If you scan a lot of news releases you’ll notice a high proportion of them use a similar sort of language. It’s the language of corporate speak, only to be found in PR and marketing materials and never used by anyone in real life. There seems to be a distinct lack of creativity when it comes to using adjectives in external communications. The worst culprits are the words ‘leading’ and ‘delighted’.
Why can’t PRs think of more words to use than ‘leading’ and ‘delighted’?! It seems like every company is a leader and every spokesperson is always gushing that they are delighted about winning a new client, hiring a new manager or winning an award. Why don’t you stop and think for a moment about whether this is really news and what you really feel about it.
Let’s take leading first – it’s actually ridiculous to use this adjective when you think about it, because so few companies ever substantiate or qualify this claim. Do you sell the most, do you have the most customers or members, are you the fastest growing, have you won the most awards, are you the most trusted by consumers? If you are, then say you are – don’t just say you are the number one. In any case, no journalist is ever, in a million years, going to write about your company in the exact same way as you have presented it in your carefully crafted news release.

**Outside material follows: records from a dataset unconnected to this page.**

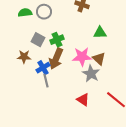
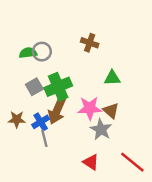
green semicircle: (25, 13) -> (28, 53), moved
gray square: (38, 40) -> (34, 87), turned 32
green cross: (57, 40) -> (58, 87), size x1.5
brown star: (24, 57) -> (17, 119), moved

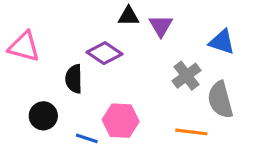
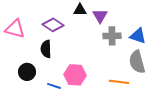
blue triangle: (222, 42) -> (138, 36), moved
purple diamond: (104, 53) -> (53, 25), moved
gray cross: (187, 76) -> (112, 36), moved, turned 36

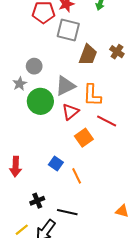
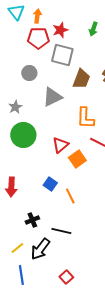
gray circle: (34, 66) -> (29, 73), moved
gray triangle: (65, 86) -> (52, 97), moved
green circle: (40, 101) -> (23, 135), moved
red triangle: (70, 112) -> (60, 145), moved

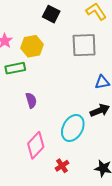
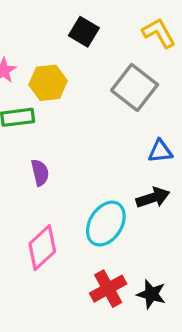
gray square: (84, 45) -> (135, 87), turned 36
red cross: (62, 166) -> (108, 289), moved, size x1.5

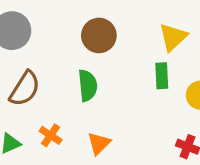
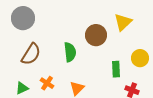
brown circle: (99, 35) -> (96, 35), moved
green rectangle: (162, 76) -> (116, 69), moved

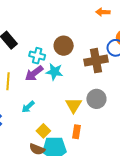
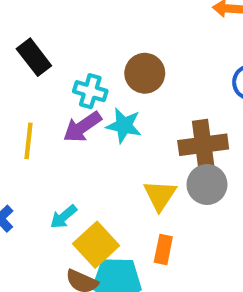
brown cross: (96, 61) -> (203, 145), moved
cyan arrow: (28, 107) -> (64, 217), moved
yellow square: (43, 131) -> (96, 245), size x1.5

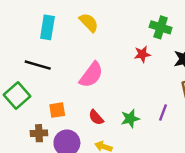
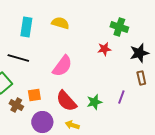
yellow semicircle: (89, 23) -> (60, 23), turned -30
red semicircle: (96, 117) -> (66, 101), size x1.6
brown cross: (39, 133) -> (16, 105), moved, turned 32

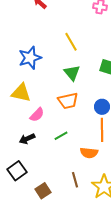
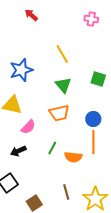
green line: (61, 136) -> (52, 148), turned -32
orange semicircle: (89, 153) -> (73, 157), moved

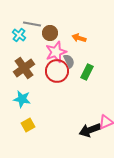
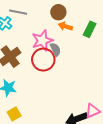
brown circle: (50, 33) -> (58, 12), moved
green rectangle: (87, 72) -> (90, 29), moved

Secondly, we come to ‘delighted’. If you look on twitter for #delighted there are an increasing bunch of well-respected journalists who tweet every time some hapless spokesperson uses ‘delighted’ in a quote. And the rest of us are all having a good laugh at the spokespeople’s (and PR’s) expense.
Are you really delighted? Can you not think of something else to say?

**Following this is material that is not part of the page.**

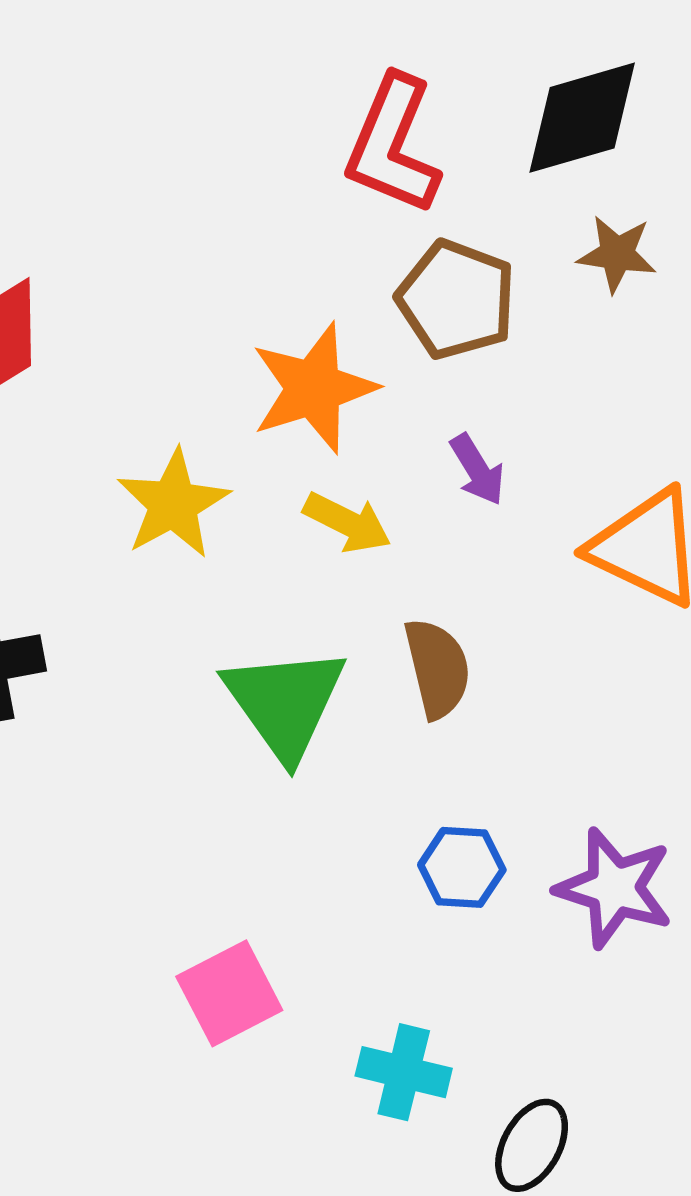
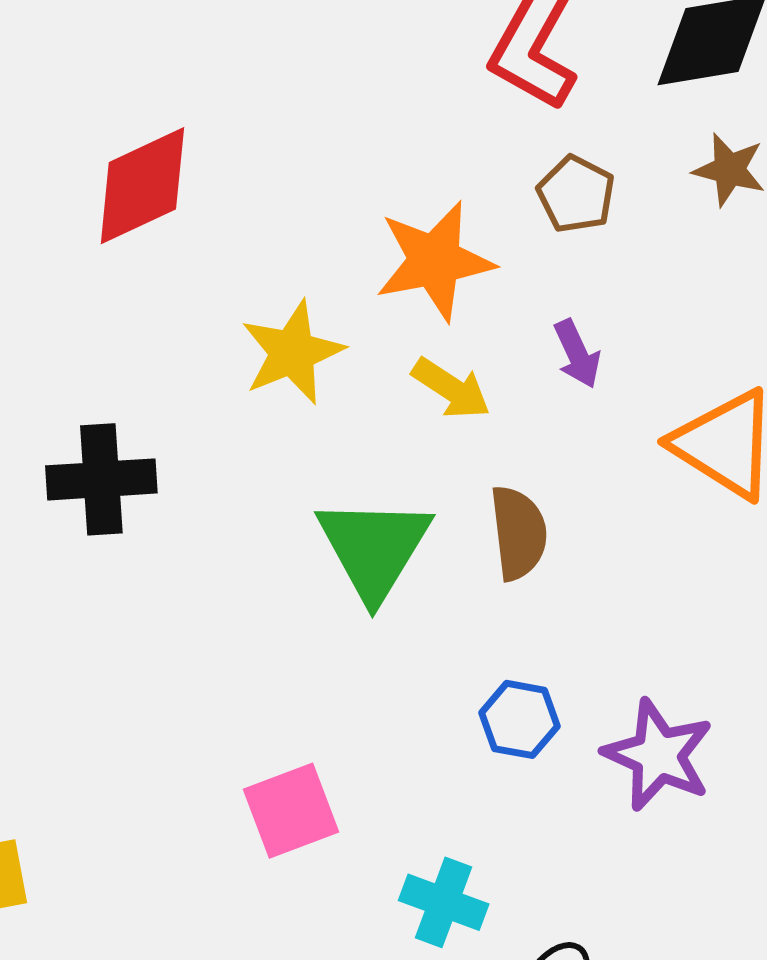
brown pentagon: (456, 299) -> (576, 194), size x0.7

Being lazy about language makes your news look like an identikit communication and undermines what is a potentially serious or interesting message. Get creative and do yourself justice.

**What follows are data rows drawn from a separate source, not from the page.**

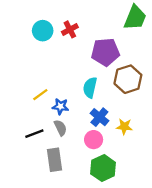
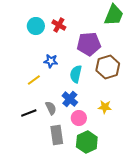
red cross: (70, 29) -> (59, 25), turned -32
blue star: (60, 106) -> (51, 61), moved
blue cross: (99, 117) -> (70, 99), moved
gray rectangle: (54, 160) -> (57, 135), moved

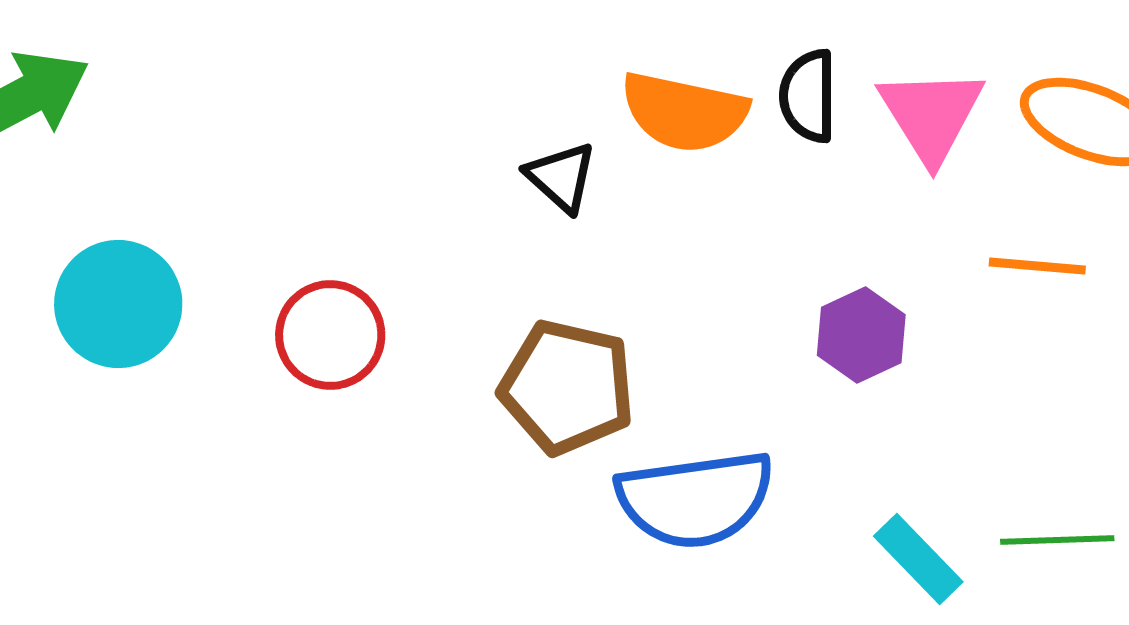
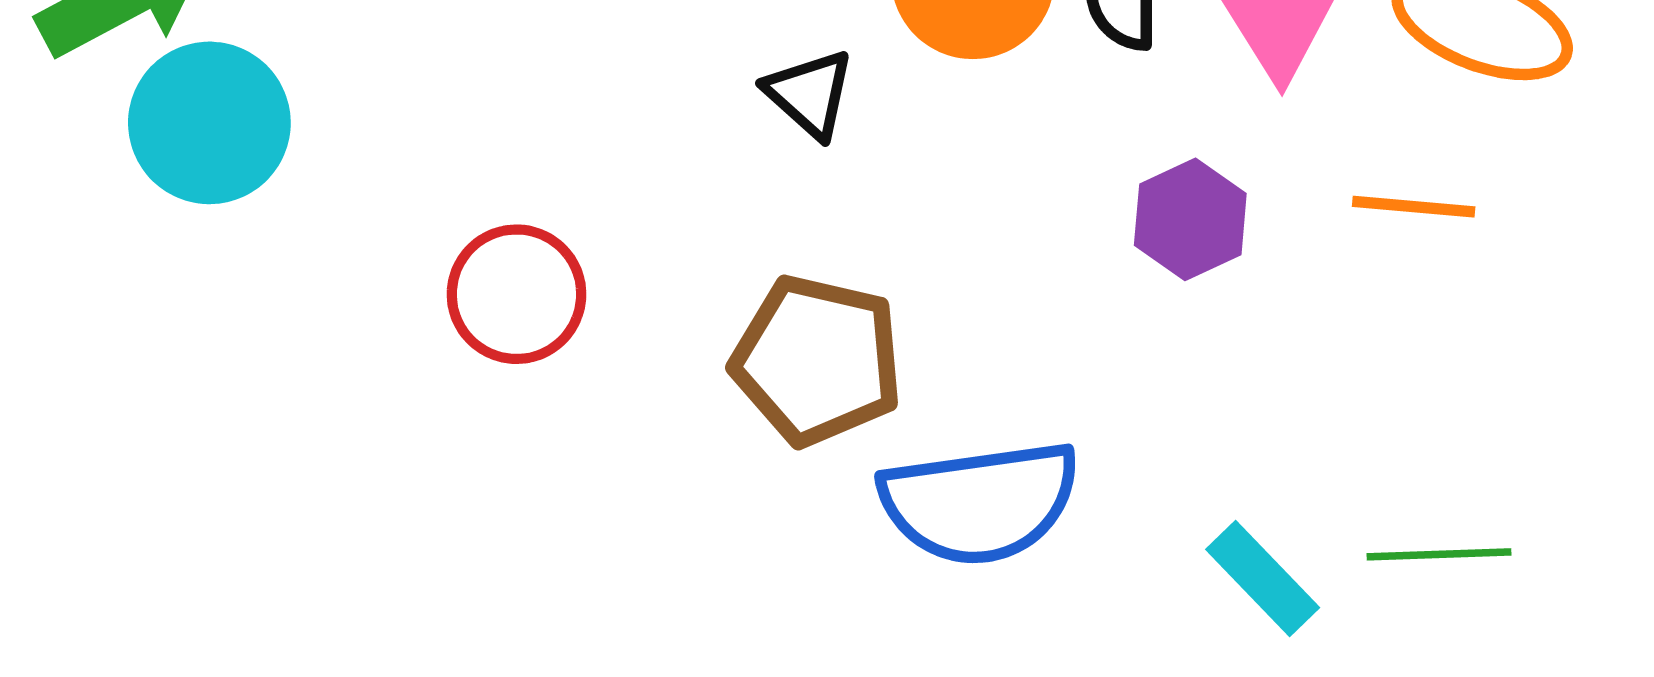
cyan circle: (118, 304) -> (209, 123), moved
purple hexagon: (861, 335) -> (1190, 219), moved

We all know that journalists are bombarded with PR material every day and that unfortunately, some of it is poorly targeted, poorly produced and not relevant. Journalists can actually get some brilliant story ideas from PRs, as well as really useful content to enhance an existing story and vital statistics, quotes and case studies within very tight deadlines.
So I guess the answer to the above question depends on whether the PR is trying to ‘get a story to run’ or ‘stop a story from running’. Journalists would have a pretty hard time functioning if there weren’t efficient PRs to organise spokespeople, source stats and case studies quickly or investigate customer stories. Similarly, they would probably rather have the mobile numbers of all the experts and top people than have to phone a press office and get an anodyne reactive statement.
Either way, journalists and PRs do depend on each other, but not exclusively, and less so since the advent of social media. Journalists source stories from readers, contacts, announcements, surveys and increasingly from bloggers and social media platforms such as Twitter. PRs need journalists to be featured in newspapers, magazines and on radio and TV, but now they can also go direct to their target audience via websites, podcasts, iPhone apps, forums, blogs, Facebook, YouTube etc etc.
It comes down to the skills of the PR individual and the ethos of the company as to whether the PR function is a barrier or a facilitator. But the acid test of who needs who more comes down to one simple thing – who pays for lunch – and that is still the PR.